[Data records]

★ ★ ★ ★ ★ ★ ★

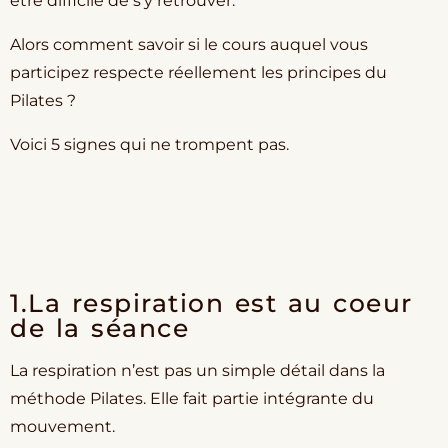
être difficile de s’y retrouver.
Alors comment savoir si le cours auquel vous
participez respecte réellement les principes du
Pilates ?
Voici 5 signes qui ne trompent pas.
1.La respiration est au coeur
de la séance
La respiration n’est pas un simple détail dans la
méthode Pilates. Elle fait partie intégrante du
mouvement.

★ ★ ★ ★ ★ ★ ★

Without including any picture, print all of the entries above exactly.

être difficile de s’y retrouver.
Alors comment savoir si le cours auquel vous
participez respecte réellement les principes du
Pilates ?
Voici 5 signes qui ne trompent pas.
1.La respiration est au coeur
de la séance
La respiration n’est pas un simple détail dans la
méthode Pilates. Elle fait partie intégrante du
mouvement.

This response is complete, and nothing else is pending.